Friday night Art Walk. A bit of mild winter breeze forcing people into winter coats, stocking caps and gloves; a fine mist of fog clinging to the stoplights, an the mild glare of the passing cars' low beams, makes Main St. look more like Hogsmeade than Norman Town, Oklahoma.

David and me got a chance to finally meet Kathy's husband, Chris, who's just the most remarkable guy. He's a independent "art" musician who has lived a big chunk of his life in New York City. How's he taking to living in Norman Town? Pretty well, I'd say. Being introduced to Norman Town on 2nd Friday Art Walk really shows off our small towns artistic side. He seems to like it.

There was so much going on, on this Main St. Friday night. People were everywhere on the streets, laughing joking, greeting everyone with a friendly "Hi!" a wonderfully happy night. I'm guessing the Norman Arts Council decided to celebrate Christmas early because Santa and Frosty was out in force on the streets and in the shops.

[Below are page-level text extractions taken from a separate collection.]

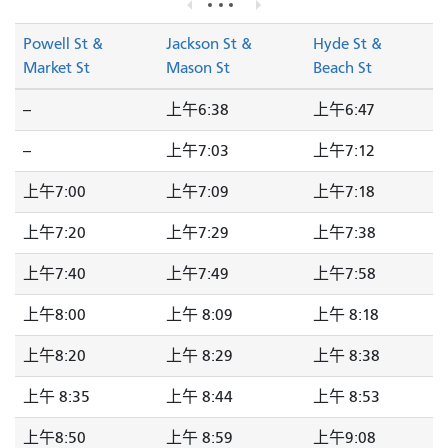
Powell St &
Jackson St &
Hyde St &
Market St
Mason St
Beach St
--
上午6:38
上午6:47
--
上午7:03
上午7:12
上午7:00
上午7:09
上午7:18
上午7:20
上午7:29
上午7:38
上午7:40
上午7:49
上午7:58
上午8:00
上午 8:09
上午 8:18
上午8:20
上午 8:29
上午 8:38
上午 8:35
上午 8:44
上午 8:53
上午8:50
上午 8:59
上午9:08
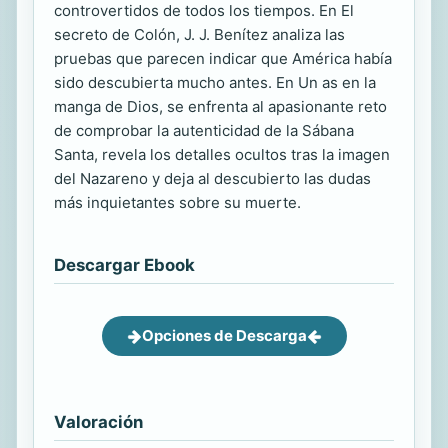
controvertidos de todos los tiempos. En El
secreto de Colón, J. J. Benítez analiza las
pruebas que parecen indicar que América había
sido descubierta mucho antes. En Un as en la
manga de Dios, se enfrenta al apasionante reto
de comprobar la autenticidad de la Sábana
Santa, revela los detalles ocultos tras la imagen
del Nazareno y deja al descubierto las dudas
más inquietantes sobre su muerte.
Descargar Ebook
Opciones de Descarga
Valoración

The whole night reminded my why I'm so in love with this "little" town. It also reminds me why I grimace when I see home changing, becoming more "corporate" and less the "Mom & Pop" oriented businesses I remember back in the 70s and 80s. But that's the way life is, it continues to change and we adapt those changes to meet our needs as a community.

Anyway, a very fun night, and this is the last post for this 2nd week in December. I hope my few readers will hang in with me as I try in the weeks left to capture the feel of Norman Town during Christmas time.